━━━ Data to use ━━━

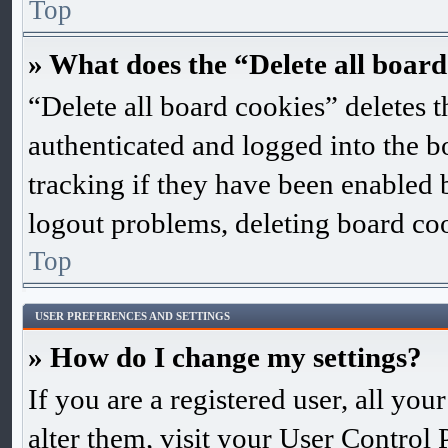
Top
» What does the “Delete all board
“Delete all board cookies” deletes
authenticated and logged into the bo
tracking if they have been enabled 
logout problems, deleting board co
Top
USER PREFERENCES AND SETTINGS
» How do I change my settings?
If you are a registered user, all you
alter them, visit your User Control 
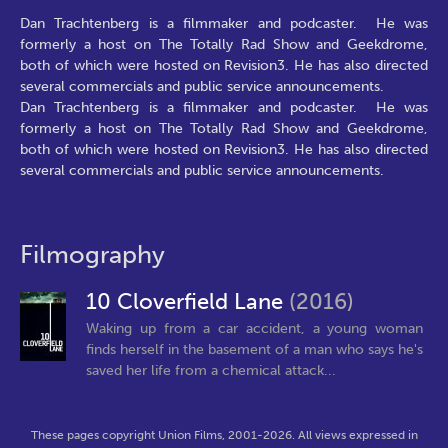
Dan Trachtenberg is a filmmaker and podcaster. He was
formerly a host on The Totally Rad Show and Geekdrome,
both of which were hosted on Revision3. He has also directed
several commercials and public service announcements.
Dan Trachtenberg is a filmmaker and podcaster. He was
formerly a host on The Totally Rad Show and Geekdrome,
both of which were hosted on Revision3. He has also directed
several commercials and public service announcements.
Filmography
10 Cloverfield Lane
(2016)
Waking up from a car accident, a young woman
finds herself in the basement of a man who says he's
saved her life from a chemical attack...
These pages copyright Union Films, 2001-2026. All views expressed in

━━━

Every line of the records must come back unchanged, except that pictures are dropped.

Top
» What does the “Delete all board
“Delete all board cookies” deletes
authenticated and logged into the bo
tracking if they have been enabled 
logout problems, deleting board co
Top
USER PREFERENCES AND SETTINGS
» How do I change my settings?
If you are a registered user, all you
alter them, visit your User Control 
Dan Trachtenberg is a filmmaker and podcaster. He was
formerly a host on The Totally Rad Show and Geekdrome,
both of which were hosted on Revision3. He has also directed
several commercials and public service announcements.
Dan Trachtenberg is a filmmaker and podcaster. He was
formerly a host on The Totally Rad Show and Geekdrome,
both of which were hosted on Revision3. He has also directed
several commercials and public service announcements.
Filmography
10 Cloverfield Lane
(2016)
Waking up from a car accident, a young woman
finds herself in the basement of a man who says he's
saved her life from a chemical attack...
These pages copyright Union Films, 2001-2026. All views expressed in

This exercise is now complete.